BRIEF
Using the data below, gather each line that includes the word "Privacy".
▬▬▬
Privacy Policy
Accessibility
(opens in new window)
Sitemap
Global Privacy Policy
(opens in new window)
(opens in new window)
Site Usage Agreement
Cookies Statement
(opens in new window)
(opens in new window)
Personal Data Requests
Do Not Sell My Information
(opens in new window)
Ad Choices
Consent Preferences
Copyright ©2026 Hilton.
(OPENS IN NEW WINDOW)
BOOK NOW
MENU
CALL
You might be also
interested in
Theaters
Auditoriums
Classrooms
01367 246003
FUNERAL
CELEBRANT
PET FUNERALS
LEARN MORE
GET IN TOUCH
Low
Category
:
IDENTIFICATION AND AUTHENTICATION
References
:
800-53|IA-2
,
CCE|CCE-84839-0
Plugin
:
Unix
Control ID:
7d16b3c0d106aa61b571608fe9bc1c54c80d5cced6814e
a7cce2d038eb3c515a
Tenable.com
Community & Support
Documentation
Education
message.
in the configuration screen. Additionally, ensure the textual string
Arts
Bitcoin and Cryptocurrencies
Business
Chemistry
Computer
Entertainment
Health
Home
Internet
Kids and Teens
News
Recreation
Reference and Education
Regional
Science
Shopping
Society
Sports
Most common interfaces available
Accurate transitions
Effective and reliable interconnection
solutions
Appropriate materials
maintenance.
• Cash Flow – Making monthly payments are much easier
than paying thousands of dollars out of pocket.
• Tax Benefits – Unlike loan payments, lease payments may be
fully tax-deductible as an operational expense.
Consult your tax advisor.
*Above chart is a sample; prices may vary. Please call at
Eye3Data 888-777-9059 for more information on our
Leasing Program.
▬▬▬
SOLUTION FOR THIS TASK
Privacy Policy
Global Privacy Policy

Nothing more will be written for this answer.